The useful alert is not “PSI is non-zero”. That is too blunt to matter. The useful alert is a pattern: short-window stall time rising on a node that also shows latency, restarts, or queue growth in pods that live there. That gives a readable signal instead of noise dressed up as observability.
Watch for contention patterns that line up with pod latency
Look for stall spikes that line up with request latency, timeout bursts, or container throttling. CPU PSI often shows scheduler pressure before outright saturation. Memory PSI often appears before OOM kills, which is a far nicer time to notice a node is tight. I/O PSI shows up when the node starts waiting on storage rather than doing useful work.
A single PSI blip is not much.
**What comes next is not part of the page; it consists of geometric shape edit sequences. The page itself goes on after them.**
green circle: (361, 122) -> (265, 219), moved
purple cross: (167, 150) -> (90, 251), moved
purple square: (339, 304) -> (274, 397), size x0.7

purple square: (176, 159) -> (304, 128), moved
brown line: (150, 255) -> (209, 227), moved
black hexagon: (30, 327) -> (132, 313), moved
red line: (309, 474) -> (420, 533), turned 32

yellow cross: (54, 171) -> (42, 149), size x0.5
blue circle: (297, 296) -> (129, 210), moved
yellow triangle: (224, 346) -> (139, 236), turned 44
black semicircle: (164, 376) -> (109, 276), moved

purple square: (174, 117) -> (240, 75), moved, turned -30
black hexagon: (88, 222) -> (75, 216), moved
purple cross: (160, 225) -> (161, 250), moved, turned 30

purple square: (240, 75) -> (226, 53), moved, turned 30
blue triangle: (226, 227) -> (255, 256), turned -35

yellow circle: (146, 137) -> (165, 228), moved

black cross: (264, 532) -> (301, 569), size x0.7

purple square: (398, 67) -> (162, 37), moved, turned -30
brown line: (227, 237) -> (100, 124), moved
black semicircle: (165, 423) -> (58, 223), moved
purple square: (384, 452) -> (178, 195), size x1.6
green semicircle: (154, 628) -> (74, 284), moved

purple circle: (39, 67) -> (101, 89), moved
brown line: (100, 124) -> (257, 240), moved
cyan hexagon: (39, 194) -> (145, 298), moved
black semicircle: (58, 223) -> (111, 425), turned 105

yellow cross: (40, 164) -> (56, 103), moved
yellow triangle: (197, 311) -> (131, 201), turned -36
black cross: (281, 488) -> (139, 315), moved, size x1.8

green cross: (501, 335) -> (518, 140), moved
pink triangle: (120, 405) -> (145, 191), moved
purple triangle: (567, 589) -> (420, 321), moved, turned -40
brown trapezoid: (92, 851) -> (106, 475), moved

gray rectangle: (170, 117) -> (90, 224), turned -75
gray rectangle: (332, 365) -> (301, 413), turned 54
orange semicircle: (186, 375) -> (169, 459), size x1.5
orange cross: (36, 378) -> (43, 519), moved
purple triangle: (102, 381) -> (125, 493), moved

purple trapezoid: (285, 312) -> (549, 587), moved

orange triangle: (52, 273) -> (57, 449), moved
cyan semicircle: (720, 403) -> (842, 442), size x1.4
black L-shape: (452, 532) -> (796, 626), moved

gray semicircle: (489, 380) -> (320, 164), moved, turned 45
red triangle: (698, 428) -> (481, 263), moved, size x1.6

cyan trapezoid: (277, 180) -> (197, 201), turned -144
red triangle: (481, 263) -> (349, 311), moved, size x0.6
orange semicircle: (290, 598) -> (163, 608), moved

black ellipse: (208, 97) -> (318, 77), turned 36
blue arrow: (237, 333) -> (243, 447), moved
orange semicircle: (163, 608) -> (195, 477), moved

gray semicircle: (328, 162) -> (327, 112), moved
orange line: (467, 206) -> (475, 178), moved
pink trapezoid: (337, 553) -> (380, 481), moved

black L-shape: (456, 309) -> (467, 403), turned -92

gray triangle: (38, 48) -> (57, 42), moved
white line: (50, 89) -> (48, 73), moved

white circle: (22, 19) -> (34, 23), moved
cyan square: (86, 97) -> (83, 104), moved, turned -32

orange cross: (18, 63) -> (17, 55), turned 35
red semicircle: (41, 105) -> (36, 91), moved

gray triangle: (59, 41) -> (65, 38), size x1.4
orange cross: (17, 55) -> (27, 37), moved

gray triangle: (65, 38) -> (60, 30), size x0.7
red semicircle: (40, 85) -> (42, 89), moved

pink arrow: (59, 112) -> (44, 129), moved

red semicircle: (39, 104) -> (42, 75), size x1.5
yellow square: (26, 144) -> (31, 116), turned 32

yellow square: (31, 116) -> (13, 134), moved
Repeated blips across several minutes, or a rising 60 second average, is a different matter. That is where node resource contention starts to look like a service issue.
Use Prometheus alerts that ignore flat zeroes on unsupported hosts
Prometheus needs a rule that accepts missing PSI as missing. Do not alert on zero where the node has no PSI support. Do alert on rising averages over supported Linux nodes when the stall pattern matches latency or saturation elsewhere.
A sensible rule keeps unsupported hosts out of the expression entirely. Otherwise a mixed cluster turns into a false-positive factory, which is a grim hobby.
Validating it on real nodes before you trust it
PSI is only useful when the kernel, cgroup setup, and kubelet all agree. Linux kernel 4.20 or later is required. Nodes need cgroup v2, CONFIG_PSI=y, and the kernel must not be booted with psi=0. Some images, including COS, default to PSI being enabled, which saves a bit of faff.
Kubernetes v1.36 makes PSI generally available through kubelet without a feature gate, after alpha in v1.33 and beta in v1.34. That does not help if the node cannot actually emit the data. A friendly dashboard built on broken assumptions still lies with a straight face.
Check cgroup v2, kernel PSI support, and kubelet version
Start with the node itself. Confirm cgroup v2 is in use, PSI support exists in the kernel, and kubelet is new enough to expose the fields. Windows nodes do not support PSI, so leave them out of any rule that assumes Linux telemetry exists.
Version checks are boring, but missing support is the kind of bug that survives all the way to an incident review if nobody asks the dull questions.
Test the dump path, not the policy wording
Read the actual /metrics/cadvisor or Summary API output and check for cpu.psi, memory.psi, and io.psi. Do not trust a policy or a dashboard label until the values are visible on a live node. If the fields are absent, treat them as absent. If they are present, compare them with real pod behaviour and see whether the stall pattern matches the latency you care about.
That is the part that stops PSI from becoming another pretty graph nobody believes.